Faculty Transitions: Robert Ayasse

May 10, 2020

Robert Ayasse is retiring at the end of the semester after nearly 20 years as field consultant and lecturer and 10 years as co-chair of the Pupil Personnel Services Credential (PPSC) program for work as a school social worker in California K-12 public schools.

What led you to focus on social work in schools?
I have had a long interest in working with children, particularly adolescents. My first job out of graduate school was with an agency that provides school-based counseling for high school students referred for substance abuse problems. Later, I worked as one of the first social workers serving foster youth in schools. Over time, I recognized the importance of working systemically with schools to help children experiencing social and emotional difficulties. Schools are small communities and provide many opportunities to practice social work on multiple levels.

What are you proudest of in your career?
I have worked with a lot of individual clients, families, and group work and always enjoyed it. When I think back on that, there were three boys referred to me through the Foster Youth Program at Mt Diablo USD who were at the point of being expelled from school. I worked with each of them through their Middle and High School years, and two of them successfully graduated from high school. The third student left the district, but had not been suspended again. Also at MDUSD, I helped establish a school-based and school-linked internship program and wrote the initial grants for social work services that continue to this day.
At the School of Social Welfare as co-chair of the PPSC program, I developed curriculum and recruited field placements that have helped to grow the program from awarding the credential to about 10 students per year to about 30 per year.
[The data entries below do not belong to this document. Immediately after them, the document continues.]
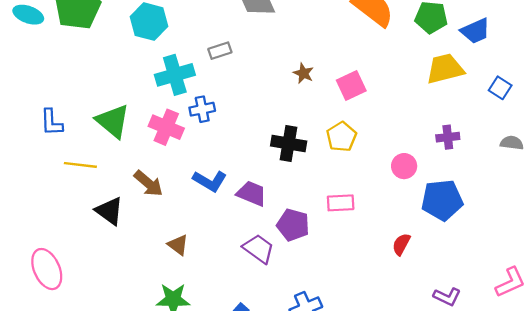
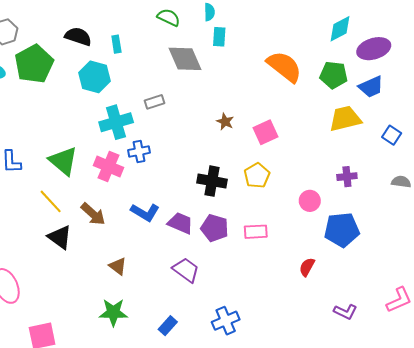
yellow line: (80, 165) -> (51, 201), moved, turned 40
purple pentagon: (293, 225) -> (215, 228), moved

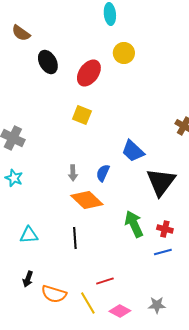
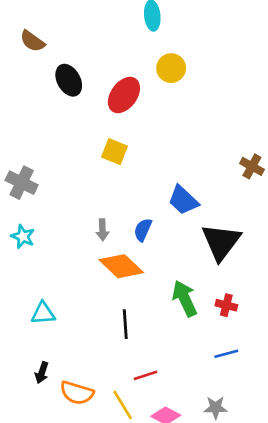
black line: (75, 238) -> (125, 324), moved
blue line: (163, 252) -> (226, 354), moved

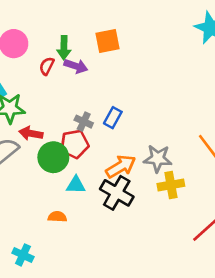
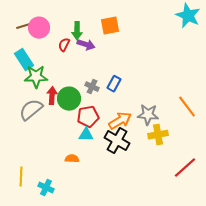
red arrow: (31, 133) -> (52, 96), turned 84
red pentagon: (74, 144) -> (88, 117), moved
green circle: (53, 157) -> (69, 99), moved

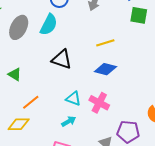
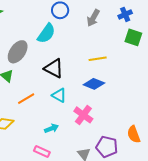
gray ellipse: (19, 27) -> (18, 52), moved
cyan triangle: (73, 99) -> (59, 95), moved
orange line: (31, 102) -> (26, 99), moved

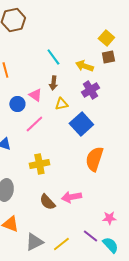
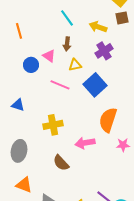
pink line: (34, 124) -> (60, 85), moved, turned 66
pink arrow: (71, 197) -> (85, 143), moved
pink star: (109, 218) -> (123, 145), moved

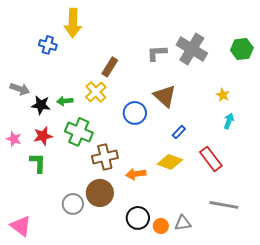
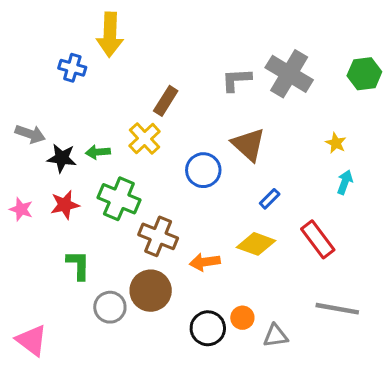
brown cross: (105, 157) -> (158, 236), turned 35
green L-shape: (38, 163) -> (78, 265), moved
orange circle: (161, 226) -> (242, 318), moved

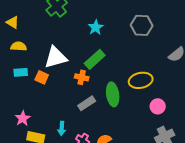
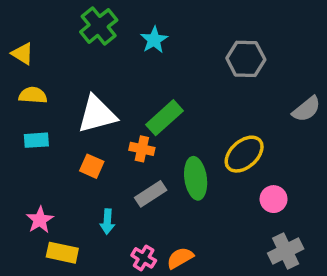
cyan star: (96, 27) -> (154, 40), moved
orange square: (42, 77) -> (92, 166), moved
yellow ellipse: (141, 80) -> (244, 154), turned -30
cyan arrow: (62, 128) -> (107, 222), moved

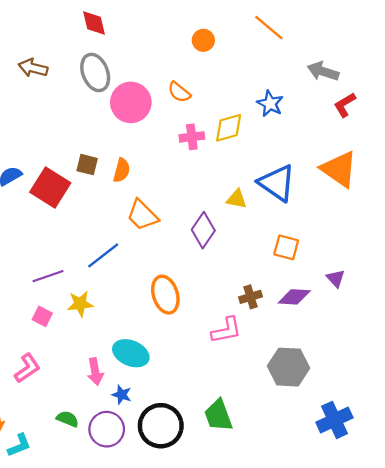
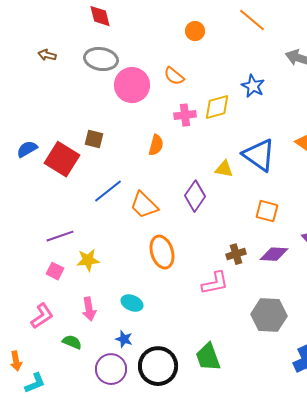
brown arrow: (33, 68) -> (47, 55), size x0.7
gray ellipse: (95, 72) -> (101, 59), turned -60
orange semicircle: (122, 170) -> (156, 145), moved
orange trapezoid: (142, 215) -> (144, 205), moved
blue line: (103, 255) -> (108, 191), moved
cyan ellipse: (131, 353) -> (132, 303), size x0.7
pink arrow: (95, 372) -> (89, 309), moved
green semicircle: (68, 419) -> (72, 342), moved

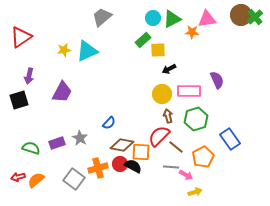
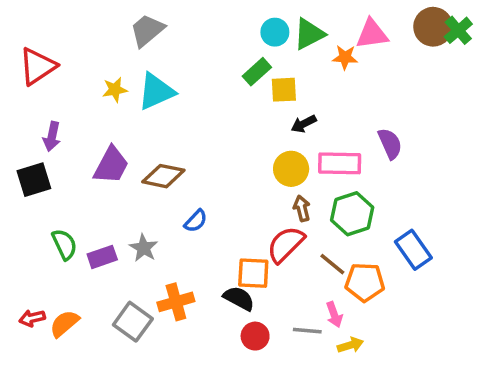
gray trapezoid: (102, 17) -> (147, 30), moved
brown diamond: (122, 145) -> (163, 176), moved
brown line: (176, 147) -> (332, 264), moved
green semicircle: (31, 148) -> (64, 244), moved, turned 48
orange pentagon: (203, 157) -> (365, 282), turned 30
red circle: (120, 164) -> (255, 336), moved
gray line: (171, 167) -> (307, 331), moved
pink arrow: (186, 175) -> (334, 314), turned 40

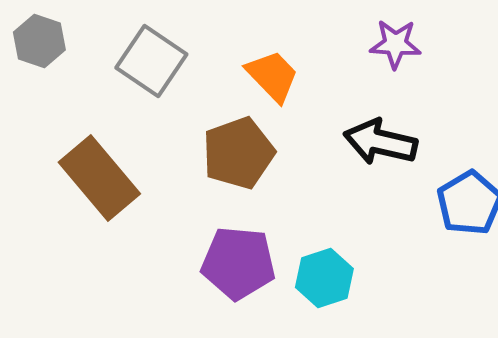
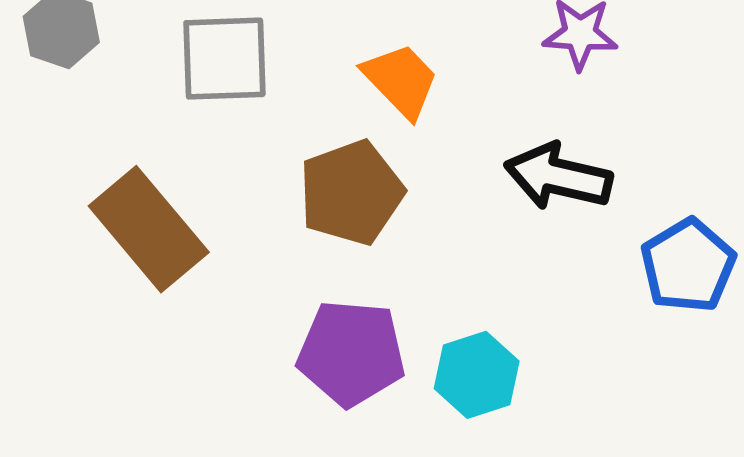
gray square: (151, 61) -> (224, 59), turned -36

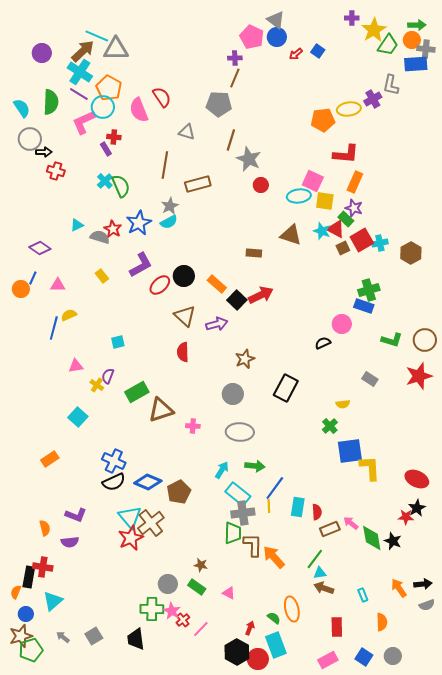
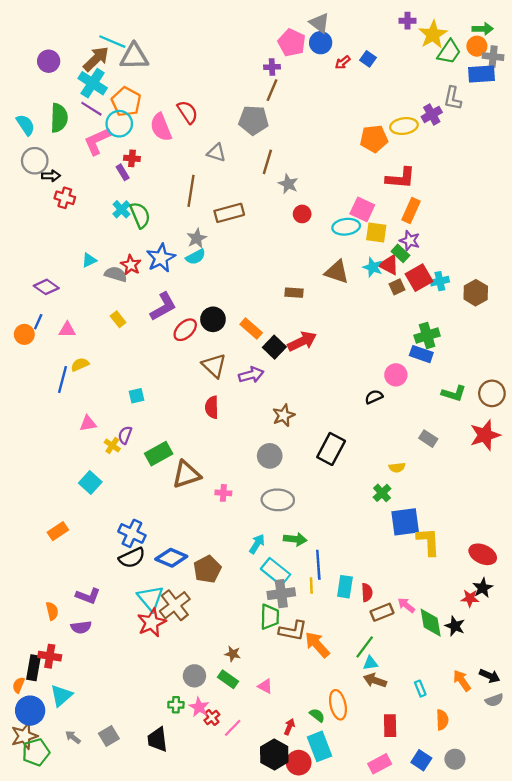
gray star: (249, 159) -> (288, 184), size x0.7
blue line: (275, 488) -> (318, 565), turned -40
brown L-shape: (253, 545) -> (293, 631), turned 100
black arrow: (423, 584) -> (490, 676), turned 30
green cross: (152, 609) -> (176, 705), size x0.6
blue circle: (26, 614) -> (30, 711), size x1.6

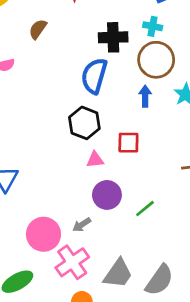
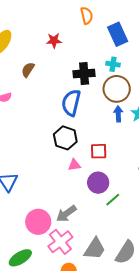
blue arrow: (145, 96) -> (118, 114), moved
purple circle: (107, 195) -> (98, 183), moved
gray arrow: (82, 225) -> (66, 214), size x1.5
This grows to over 40 students if we include those in the Post-MSW PPSC program – which was developed on my initiative. I also developed a BBS-approved Law and Ethics In Schools training that has allowed hundreds of LCSWs working in schools to earn their required CEUs with material most relevant to their field of practice.

Recently, I helped to write the new School Social Work Standards and Performance Expectations for the CA CTC that govern the PPSC program. These standards are closely linked to the CSWE EPAS and provide a progressive, clear, and cohesive framework for school social work services. I think they are a model for the rest of the country to the extent that California has the most comprehensive school social work credential requirements of any state.
I did this work in collaboration with a lot of other creative, compassionate, and dedicated social workers and educators. I am most proud to have been associated with them and pleased to have had the opportunity to have them as colleagues.

Any words of wisdom for students or colleagues?
I have always found it important to have a clear idea about where I want to go and to link up and collaborate with others to go there together. Doing things collaboratively is slower and sometimes frustrating in the short term, but more rewarding and sustainable in the long run.